Requirements


Functional Requirements:


  • Allow reservation of a parking spot.
  • Process payment for the reservation.
  • Enable parking of a car in the reserved spot.
  • Support early departure before reservation time expires.
  • Gate check-in/out.
  • Handle no show.



Non-Functional Requirements:


  • Needs to be consistent (need to handle multiple attempts of reserving the same parking spot at the same time)
  • Needs to be reliable (needs servers to always be up)


Capacity:


  • Assume we need to handle about 500 million parking lots around the world
  • Assume every parking lot can hold about 100 cars
  • Assume users park and depart around 5 times a second
  • Assume users reserve around 10 times a second


(5 cars parking and departing/second) * 60 seconds * 60 minutes * 24 hours * 365 days * 5 years = 788 million

Assume every database entry is about 500 bytes = 394 GB


(10 users reserving/second) * 60 seconds * 60 minutes * 24 hours * 365 days * 5 years = 1.6 billion

Assume every database entry is about 500 bytes = 788 GB


API Design


  1. reserveParking API
    1. Request: { userId: string, parkingLotId: string, parkingSpaceId: string, reservationTimeStart: DateTime, reservationTimeEnd: DateTime }
    2. Response: None
  2. getReservations API
    1. Request: { userId: string }
    2. Response: { parkingLotId: string, parkingSpaceId: string, reservationTimeStart: DateTime, reservationTimeEnd: DateTime }
  3. parkCar API
    1. Request: { userId: string, parkingLotId: string, parkingSpaceId: string }
    2. Response: None
  4. departCar API
    1. Request: { userId: string, parkingLotId: string, parkingSpaceId: string }
    2. Response: None
  5. checkInGate API
    1. Request: { userId: string, parkingLotId: string, time: DateTime }
    2. Response: None
  6. checkOutGate API
    1. Request: { userId: string, parkingLotId: string, time: DateTime }
    2. Response: None


High-Level Design


The client will connect to a load balancer to balance the requests made to the server. Client will also connect to CDN to access static content for better performance.
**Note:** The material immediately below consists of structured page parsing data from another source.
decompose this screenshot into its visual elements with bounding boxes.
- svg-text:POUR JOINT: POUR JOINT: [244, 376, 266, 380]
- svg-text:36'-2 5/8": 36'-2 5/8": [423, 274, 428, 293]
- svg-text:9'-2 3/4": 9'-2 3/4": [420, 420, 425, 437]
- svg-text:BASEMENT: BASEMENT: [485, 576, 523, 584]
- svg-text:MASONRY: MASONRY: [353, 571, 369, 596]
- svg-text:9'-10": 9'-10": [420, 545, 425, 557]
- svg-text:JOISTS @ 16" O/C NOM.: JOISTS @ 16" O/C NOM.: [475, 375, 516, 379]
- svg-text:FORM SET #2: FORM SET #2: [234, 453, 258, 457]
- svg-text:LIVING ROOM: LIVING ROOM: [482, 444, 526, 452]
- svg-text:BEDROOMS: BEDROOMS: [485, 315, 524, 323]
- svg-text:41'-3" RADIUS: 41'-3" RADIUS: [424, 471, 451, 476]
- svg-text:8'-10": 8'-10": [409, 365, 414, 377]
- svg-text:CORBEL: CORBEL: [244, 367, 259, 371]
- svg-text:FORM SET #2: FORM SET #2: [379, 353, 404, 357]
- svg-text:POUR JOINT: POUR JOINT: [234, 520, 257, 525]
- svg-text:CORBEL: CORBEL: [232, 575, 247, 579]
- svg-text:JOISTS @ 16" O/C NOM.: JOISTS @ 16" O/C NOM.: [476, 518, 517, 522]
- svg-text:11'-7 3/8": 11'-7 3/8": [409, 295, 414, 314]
The load balancer can direct to the server which points to different services. We will have the reservation service which will handle all reservations and payment related actions. We handle both in the same service so that if payment fails, reservations should also fail. We will store in the database that the user made a reservation.
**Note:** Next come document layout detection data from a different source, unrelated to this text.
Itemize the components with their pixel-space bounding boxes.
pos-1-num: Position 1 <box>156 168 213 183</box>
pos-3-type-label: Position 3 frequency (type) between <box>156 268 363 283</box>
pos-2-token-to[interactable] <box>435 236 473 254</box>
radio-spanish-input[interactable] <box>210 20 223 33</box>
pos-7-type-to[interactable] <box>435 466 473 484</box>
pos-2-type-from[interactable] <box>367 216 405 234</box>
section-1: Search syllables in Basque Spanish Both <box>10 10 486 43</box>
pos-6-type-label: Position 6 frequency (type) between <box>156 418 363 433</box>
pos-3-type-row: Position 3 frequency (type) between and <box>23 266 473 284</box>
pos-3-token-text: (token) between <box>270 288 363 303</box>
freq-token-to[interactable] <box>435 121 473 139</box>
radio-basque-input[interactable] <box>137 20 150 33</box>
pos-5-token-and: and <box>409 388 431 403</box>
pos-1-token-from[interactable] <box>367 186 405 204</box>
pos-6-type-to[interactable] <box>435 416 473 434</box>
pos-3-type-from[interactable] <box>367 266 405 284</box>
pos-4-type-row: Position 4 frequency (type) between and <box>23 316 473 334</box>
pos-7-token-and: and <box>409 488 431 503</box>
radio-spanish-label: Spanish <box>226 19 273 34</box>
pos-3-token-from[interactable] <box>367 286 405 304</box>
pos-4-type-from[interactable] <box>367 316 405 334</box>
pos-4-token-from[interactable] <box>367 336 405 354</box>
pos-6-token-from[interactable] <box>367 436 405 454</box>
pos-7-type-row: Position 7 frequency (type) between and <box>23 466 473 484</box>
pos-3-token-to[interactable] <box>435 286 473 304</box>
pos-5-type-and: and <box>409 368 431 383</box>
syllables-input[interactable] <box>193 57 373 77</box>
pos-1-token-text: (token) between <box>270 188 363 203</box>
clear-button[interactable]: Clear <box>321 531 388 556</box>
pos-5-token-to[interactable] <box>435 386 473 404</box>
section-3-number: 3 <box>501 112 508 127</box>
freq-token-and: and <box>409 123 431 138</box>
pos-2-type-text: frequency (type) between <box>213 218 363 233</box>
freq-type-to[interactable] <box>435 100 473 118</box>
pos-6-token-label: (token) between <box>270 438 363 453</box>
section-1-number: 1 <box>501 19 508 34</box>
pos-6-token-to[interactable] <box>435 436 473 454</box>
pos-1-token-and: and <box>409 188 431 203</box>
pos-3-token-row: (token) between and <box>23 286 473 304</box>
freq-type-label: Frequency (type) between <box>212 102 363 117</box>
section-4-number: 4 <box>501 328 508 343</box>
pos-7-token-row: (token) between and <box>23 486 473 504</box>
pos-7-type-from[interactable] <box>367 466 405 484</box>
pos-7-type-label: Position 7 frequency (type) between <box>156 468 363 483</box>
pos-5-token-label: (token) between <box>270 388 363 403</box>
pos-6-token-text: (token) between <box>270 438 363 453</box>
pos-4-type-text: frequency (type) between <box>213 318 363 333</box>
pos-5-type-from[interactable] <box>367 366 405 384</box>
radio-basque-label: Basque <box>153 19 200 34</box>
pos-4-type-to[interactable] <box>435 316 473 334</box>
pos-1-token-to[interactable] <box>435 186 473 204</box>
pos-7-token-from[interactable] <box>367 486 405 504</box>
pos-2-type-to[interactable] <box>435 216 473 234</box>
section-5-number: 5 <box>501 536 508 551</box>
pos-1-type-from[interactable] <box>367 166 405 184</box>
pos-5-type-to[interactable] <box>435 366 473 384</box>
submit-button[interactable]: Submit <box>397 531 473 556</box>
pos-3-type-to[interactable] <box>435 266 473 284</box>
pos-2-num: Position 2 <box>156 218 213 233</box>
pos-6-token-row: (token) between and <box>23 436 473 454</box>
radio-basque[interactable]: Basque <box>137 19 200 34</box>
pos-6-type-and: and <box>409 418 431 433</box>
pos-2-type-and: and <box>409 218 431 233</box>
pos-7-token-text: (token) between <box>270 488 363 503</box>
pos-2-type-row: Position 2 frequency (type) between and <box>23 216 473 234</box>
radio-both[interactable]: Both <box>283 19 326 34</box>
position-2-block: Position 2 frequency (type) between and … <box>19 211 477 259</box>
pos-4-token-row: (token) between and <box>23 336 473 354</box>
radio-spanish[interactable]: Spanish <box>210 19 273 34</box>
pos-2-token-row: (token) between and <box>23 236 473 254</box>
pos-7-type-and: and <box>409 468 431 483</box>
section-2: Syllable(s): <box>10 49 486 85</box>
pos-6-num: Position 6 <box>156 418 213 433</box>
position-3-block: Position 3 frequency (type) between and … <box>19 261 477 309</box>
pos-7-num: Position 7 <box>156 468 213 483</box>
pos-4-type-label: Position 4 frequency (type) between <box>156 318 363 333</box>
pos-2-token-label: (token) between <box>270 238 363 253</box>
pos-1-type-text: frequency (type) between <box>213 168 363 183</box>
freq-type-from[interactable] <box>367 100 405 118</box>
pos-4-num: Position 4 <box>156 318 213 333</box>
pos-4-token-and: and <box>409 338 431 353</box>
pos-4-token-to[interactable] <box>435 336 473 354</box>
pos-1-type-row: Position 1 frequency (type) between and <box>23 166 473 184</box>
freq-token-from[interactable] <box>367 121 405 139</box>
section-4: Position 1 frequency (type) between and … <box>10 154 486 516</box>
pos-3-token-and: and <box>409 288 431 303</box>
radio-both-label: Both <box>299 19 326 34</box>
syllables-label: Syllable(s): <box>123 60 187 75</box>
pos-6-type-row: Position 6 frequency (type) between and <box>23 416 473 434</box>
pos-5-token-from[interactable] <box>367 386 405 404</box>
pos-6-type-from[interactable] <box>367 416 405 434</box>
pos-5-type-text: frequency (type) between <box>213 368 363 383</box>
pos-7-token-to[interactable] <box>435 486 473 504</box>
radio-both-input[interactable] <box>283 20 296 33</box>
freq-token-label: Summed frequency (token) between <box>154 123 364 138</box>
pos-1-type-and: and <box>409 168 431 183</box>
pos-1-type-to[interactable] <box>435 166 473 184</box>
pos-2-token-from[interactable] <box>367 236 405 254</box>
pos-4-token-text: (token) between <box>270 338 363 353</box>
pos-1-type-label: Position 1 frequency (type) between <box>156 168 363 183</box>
If user arrives at the lot, the lot will access the CheckIn Service to check the user into the lot. If the user leaves the lot, the lot will access the CheckIn Service to check the user out of the lot.


Once user parks, the lot will access the Parking Service to mark in the database that the user has parked.


Detailed Component Design

Deep dive into 2-3 key components. Explain how they work, how they scale, discuss tradeoffs, capacity, and any relevant algorithms or data structures.


Reservation Service

  • Functionality
    • Handles both reserveParking and getReservations APIs to reserve a parking spot for a user and can also fetch the reservation information so the user can view it at any time. Payment is handled in reserveParking so that payment fails, reservation will also fail. Information will be written to the database.
    • Tech Choice: Amazon RDS

Parking Service

  • Functionality
    • Handles parkCar and departCar APIs to track when a user has parked their car during their reserved time and when they choose to leave. Information will be written to the database.
  • Tech Choice: Amazon RDS

CheckIn Service

  • Functionality
    • Handles when a user has arrived at a parking lot and when they have left the parking lot. Information will be written to the database.
  • Tech Choice: Amazon RDS


TradeOffs/Tech Choice:

  • I have decided not to go with a cache and sacrifice performance, because we want the most up to date data for a specific parking lot and spot. If multiple users are attempting to park at the same spot at too similar of a time, we may be giving them stale data.
  • I have went with a relational database over a nonrelational one because I have chosen to prioritize consistency over speed and scalability. We want our parking lot to always have the correct information, otherwise users may park in the same spot as another user.